Incomplete pass vs. Aaron Rodgers -- NFC Championship game

DF: I had a couple of questions about this play -- first, you're signaling to your teammates before the play. I'm always interested in this when I see it; who are you telling to do what here? Then, at the snap, you're taking off covering Jamaal Williams, but you have the presence of mind to deflect the attempted pass to Davante Adams, who doesn't seem happy about it at all. Is your key here to just cover Williams when he's to your side?LD: In this instance, I'm talking to Devin and [safety Jordan] Whitehead -- we all have to work together. Here, I have the back in coverage, and it's difficult because I could get picked. So, I'm asking Devin and Jordan to cover me up for my coverage -- just replace each other if the back goes out right away. DF: You mentioned the back going out right away and possibly getting picked -- what route from the back would cause that?LD: If he went straight to the flat. or did an out-and-up, or a wheel route. It's a long way for me to go. We talk it through, and if the back goes 'out right now,' to the side with the two tight ends, it's possible that I could get picked. So, one of those guys would replace me [in coverage], and I would cover them up and take their man. Fortunately here, the back wound up flipping [to the other side of the formation], so it made my job easier here. Once the ball's snapped, I can just go get him. I should have intercepted this pass. Stuff like that, I always go back and think -- we won the game, but that play right there would have separated me from everybody else in how I think of myself -- as being one of the greats. The greats make that play, so I have to be able to make it easier for our team.
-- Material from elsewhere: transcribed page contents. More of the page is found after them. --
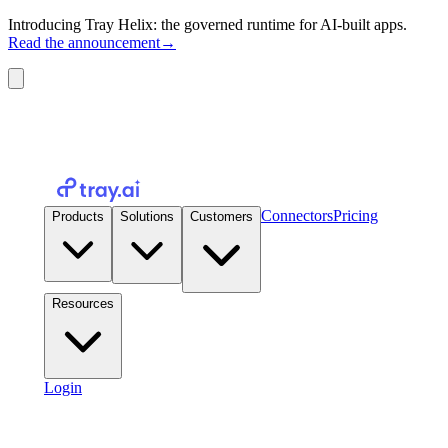
Introducing Tray Helix: the governed runtime for AI-built apps.
Read the announcement
→
Connectors
Pricing
Products
Solutions
Customers
Resources
Login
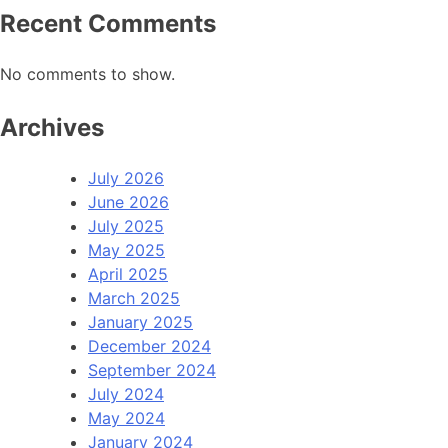
Recent Comments
No comments to show.
Archives
July 2026
June 2026
July 2025
May 2025
April 2025
March 2025
January 2025
December 2024
September 2024
July 2024
May 2024
January 2024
Incomplete pass vs. Travis Kelce -- Super Bowl LV

DF: The well-told story of Super Bowl LV was how your defense was able to pressure Patrick Mahomes, especially given Kansas City's offensive line issues, but I was fascinated by how you were covering Travis Kelce. On this play early in the third quarter, you're outside with Kelce and you follow him inside. Is this a look where you're spinning to 2-man? And on these plays where you're breaking up the quick slants to Kelce, would you be responsible for coverage if Kelce went deep up the seam or elsewhere? And overall, what was the plan for you to cover Kelce throughout the game?LD: Yeah, this is 2-Man all across the board. Me being outside and off [in coverage], I'm giving my cornerback the right of way. And then once [Kelce] comes back in, I can get more aggressive on him. I can put my hands on him because I have two-high help, and he ended up slipping here, and the quarterback was in a little bit of trouble. He's really trying to scramble here. But this is really where they made their plays at. Kelce is obviously a guy [Patrick Mahomes] always looks for, and he's a dominant tight end. So for me, in the week of practice, we really practiced stuff like this -- when you make their quarterback scramble, we have to stay on our guys the whole time. I just got into that mode -- when the quarterback scrambles, I just have to keep my body on the receiver. Like I said, he slipped, and I was able to stay in phase and make a play. DF: You mentioned having deep help, but in this coverage, if Kelce heads up the seam, he's your guy no matter what? LD: Yeah, he's my guy throughout this whole down. If he goes up the seam, what I could try to do is slip underneath and push him to my high safety. And if he goes shallow, I just stay on him. I believe this was a third down [Note: it was third-and-7 from the Tampa Bay 34-yard line with :38 left in the third quarter. The incompletion forced the Chiefs to kick a 52-yard field goal, which made the score: Buccaneers 21, Chiefs 9]. I was in a pretty good position. If it's a shallow route, I just follow him, and if it's high, I just push him to my high safety. I understood where my help was, and that allowed me to play aggressively.